What you have to do => Copy every line of the data below exactly as given, except for the pictures.
=== Section Start ===
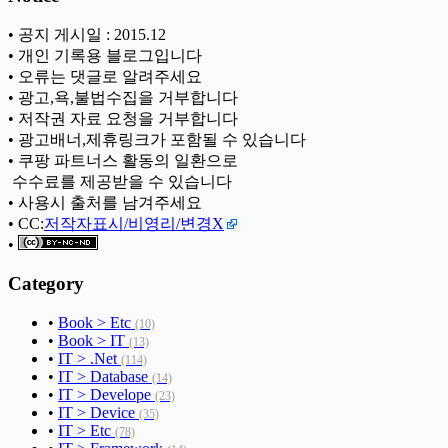
• 공지 게시일 : 2015.12
• 개인 기록용 블로그입니다
• 오류는 댓글로 알려주세요
• 광고,욕,불법수집을 거부합니다
• 저작권 자료 요청을 거부합니다
• 광고배너,제휴링크가 포함될 수 있습니다
• 쿠팡 파트너스 활동의 일환으로
ㅤ 수수료를 제공받을 수 있습니다
• 사용시 출처를 남겨주세요
• CC:
저작자표시/비영리/변경X
•
Category
•
Book > Etc
(10)
•
Book > IT
(13)
•
IT > .Net
(114)
•
IT > Database
(14)
•
IT > Develope
(23)
•
IT > Device
(35)
•
IT > Etc
(78)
=== Section End ===
Task response =>
• 공지 게시일 : 2015.12
• 개인 기록용 블로그입니다
• 오류는 댓글로 알려주세요
• 광고,욕,불법수집을 거부합니다
• 저작권 자료 요청을 거부합니다
• 광고배너,제휴링크가 포함될 수 있습니다
• 쿠팡 파트너스 활동의 일환으로
ㅤ 수수료를 제공받을 수 있습니다
• 사용시 출처를 남겨주세요
• CC:
저작자표시/비영리/변경X
•
Category
•
Book > Etc
(10)
•
Book > IT
(13)
•
IT > .Net
(114)
•
IT > Database
(14)
•
IT > Develope
(23)
•
IT > Device
(35)
•
IT > Etc
(78)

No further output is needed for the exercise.